--- START ---

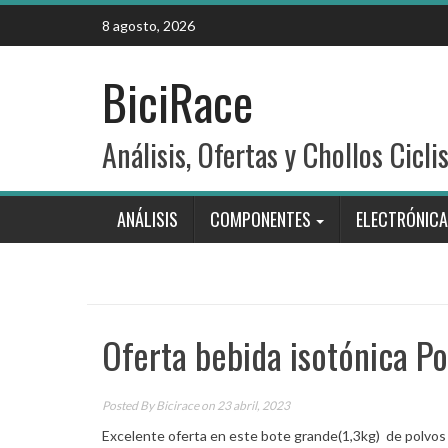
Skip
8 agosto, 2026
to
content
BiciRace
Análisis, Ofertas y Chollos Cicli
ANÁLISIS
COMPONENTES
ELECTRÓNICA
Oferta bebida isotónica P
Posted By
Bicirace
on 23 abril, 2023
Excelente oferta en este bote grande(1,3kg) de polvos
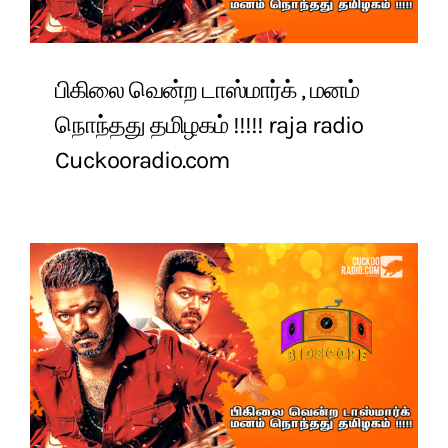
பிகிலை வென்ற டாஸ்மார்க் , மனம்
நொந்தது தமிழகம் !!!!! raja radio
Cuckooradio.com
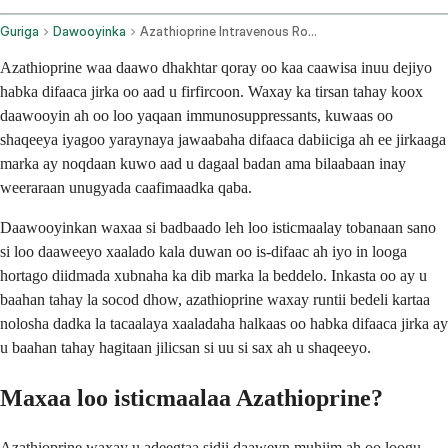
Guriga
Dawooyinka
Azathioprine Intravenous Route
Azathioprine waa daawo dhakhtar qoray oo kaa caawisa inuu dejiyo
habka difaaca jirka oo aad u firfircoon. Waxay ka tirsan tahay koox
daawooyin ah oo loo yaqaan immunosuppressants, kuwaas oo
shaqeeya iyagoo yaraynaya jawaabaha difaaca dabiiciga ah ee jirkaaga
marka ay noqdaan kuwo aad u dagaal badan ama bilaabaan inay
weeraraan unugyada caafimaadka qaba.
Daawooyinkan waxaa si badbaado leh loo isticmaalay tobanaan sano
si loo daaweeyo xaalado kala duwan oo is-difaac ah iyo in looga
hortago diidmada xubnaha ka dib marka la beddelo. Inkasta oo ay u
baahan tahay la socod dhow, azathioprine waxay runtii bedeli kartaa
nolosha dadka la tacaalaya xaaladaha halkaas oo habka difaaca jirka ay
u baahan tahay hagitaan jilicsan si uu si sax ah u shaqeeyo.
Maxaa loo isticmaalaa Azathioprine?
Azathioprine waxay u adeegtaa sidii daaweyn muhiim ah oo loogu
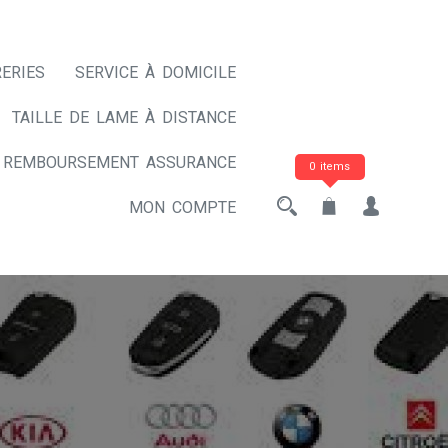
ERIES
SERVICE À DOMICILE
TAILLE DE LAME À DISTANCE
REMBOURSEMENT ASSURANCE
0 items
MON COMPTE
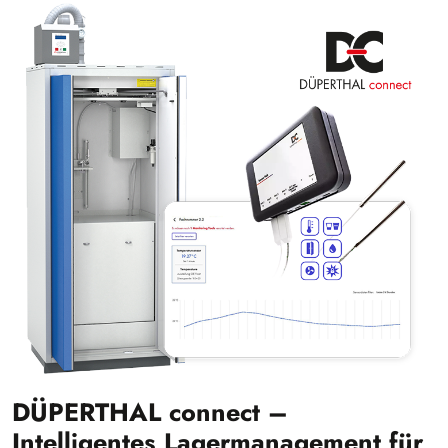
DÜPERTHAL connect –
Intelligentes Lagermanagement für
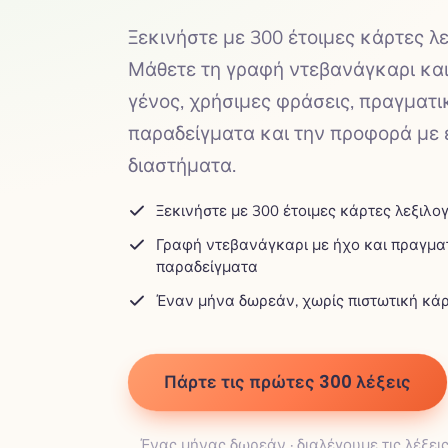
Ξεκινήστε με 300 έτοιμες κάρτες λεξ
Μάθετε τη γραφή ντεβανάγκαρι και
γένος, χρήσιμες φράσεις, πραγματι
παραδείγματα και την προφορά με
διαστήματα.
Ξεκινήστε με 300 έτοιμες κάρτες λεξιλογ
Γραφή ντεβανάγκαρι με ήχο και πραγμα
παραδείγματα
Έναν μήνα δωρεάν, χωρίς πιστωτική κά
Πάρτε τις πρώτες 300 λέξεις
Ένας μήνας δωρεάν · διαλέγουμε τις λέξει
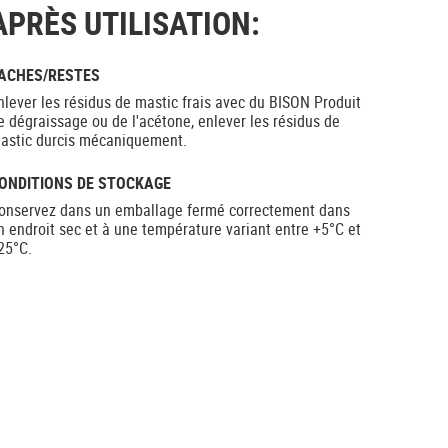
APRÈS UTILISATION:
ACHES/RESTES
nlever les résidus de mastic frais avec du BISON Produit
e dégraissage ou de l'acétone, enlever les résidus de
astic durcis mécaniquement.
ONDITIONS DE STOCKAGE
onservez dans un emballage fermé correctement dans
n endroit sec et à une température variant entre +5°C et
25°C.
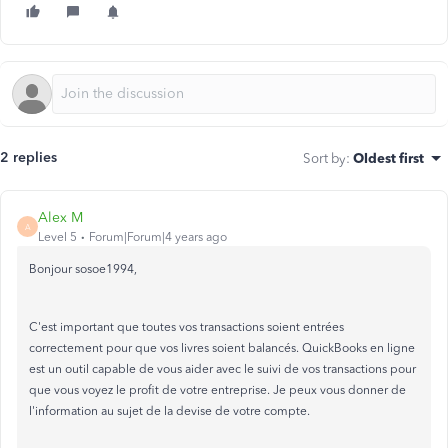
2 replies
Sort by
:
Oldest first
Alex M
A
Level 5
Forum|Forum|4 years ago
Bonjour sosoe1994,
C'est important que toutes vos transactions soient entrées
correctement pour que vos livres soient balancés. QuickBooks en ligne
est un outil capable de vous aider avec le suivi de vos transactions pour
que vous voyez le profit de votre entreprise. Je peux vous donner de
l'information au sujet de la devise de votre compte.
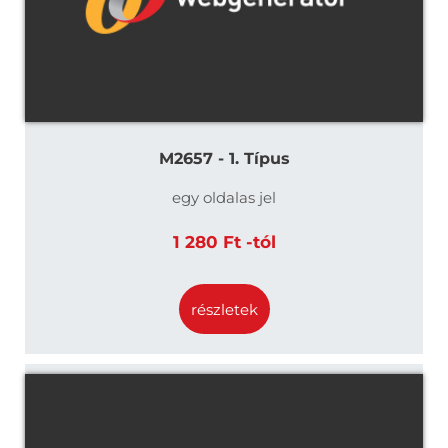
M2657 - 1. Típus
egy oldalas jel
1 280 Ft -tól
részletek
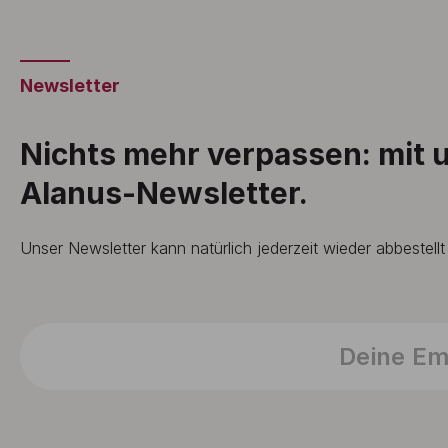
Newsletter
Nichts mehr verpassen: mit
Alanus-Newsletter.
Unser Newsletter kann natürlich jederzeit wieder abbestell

--- END ---
--- START ---

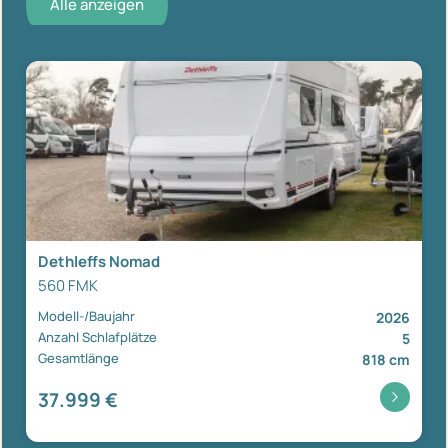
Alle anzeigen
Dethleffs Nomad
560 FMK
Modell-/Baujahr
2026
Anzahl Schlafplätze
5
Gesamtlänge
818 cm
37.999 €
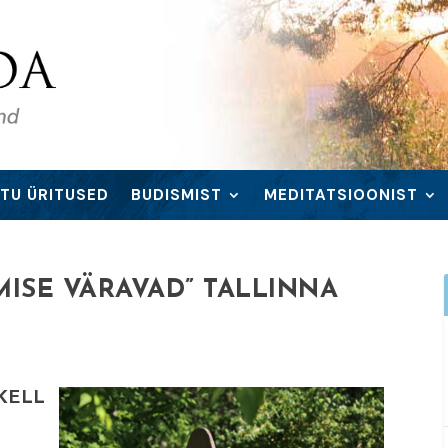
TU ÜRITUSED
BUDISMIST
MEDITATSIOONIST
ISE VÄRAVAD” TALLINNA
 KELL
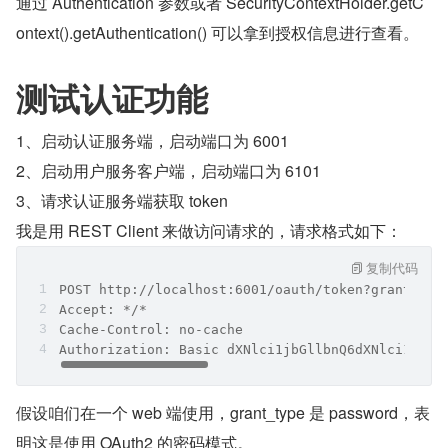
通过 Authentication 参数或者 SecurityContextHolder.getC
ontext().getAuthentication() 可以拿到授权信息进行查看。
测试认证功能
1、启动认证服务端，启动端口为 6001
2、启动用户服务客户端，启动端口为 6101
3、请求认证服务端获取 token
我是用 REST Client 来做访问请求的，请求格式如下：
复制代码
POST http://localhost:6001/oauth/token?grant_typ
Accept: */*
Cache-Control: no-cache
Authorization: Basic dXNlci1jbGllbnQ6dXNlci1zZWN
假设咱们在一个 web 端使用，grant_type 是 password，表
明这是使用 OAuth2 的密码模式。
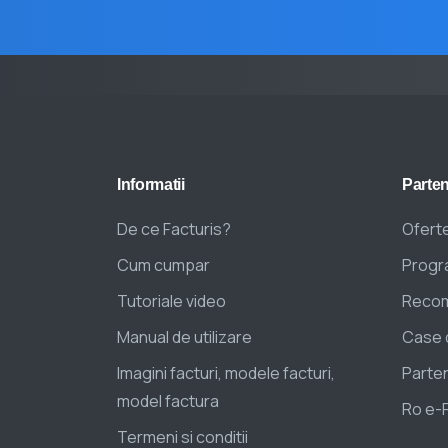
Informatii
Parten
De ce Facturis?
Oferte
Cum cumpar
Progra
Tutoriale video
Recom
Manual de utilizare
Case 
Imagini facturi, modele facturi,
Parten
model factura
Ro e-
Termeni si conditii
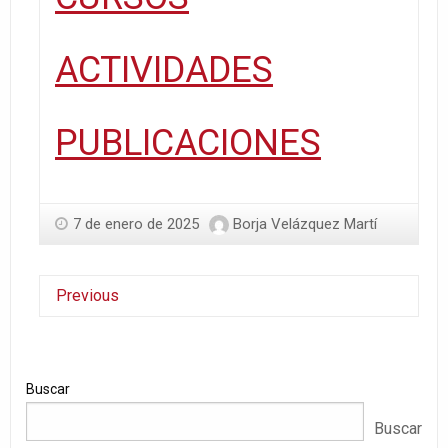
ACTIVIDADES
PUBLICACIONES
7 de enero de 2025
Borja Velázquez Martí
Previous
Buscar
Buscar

--- END ---
--- START ---

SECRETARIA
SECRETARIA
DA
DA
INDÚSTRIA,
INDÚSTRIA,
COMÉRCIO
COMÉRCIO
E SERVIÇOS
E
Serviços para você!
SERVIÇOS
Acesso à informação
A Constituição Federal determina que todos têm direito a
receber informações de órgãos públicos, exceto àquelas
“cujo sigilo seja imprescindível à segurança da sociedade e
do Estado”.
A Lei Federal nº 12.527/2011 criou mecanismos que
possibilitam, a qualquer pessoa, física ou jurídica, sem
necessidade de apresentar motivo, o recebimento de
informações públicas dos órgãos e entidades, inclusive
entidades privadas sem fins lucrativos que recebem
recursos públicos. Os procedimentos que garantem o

--- END ---

## Work required
Pull every line containing "avec" from the material above.

## Output below
nlever les résidus de mastic frais avec du BISON Produit
est un outil capable de vous aider avec le suivi de vos transactions pour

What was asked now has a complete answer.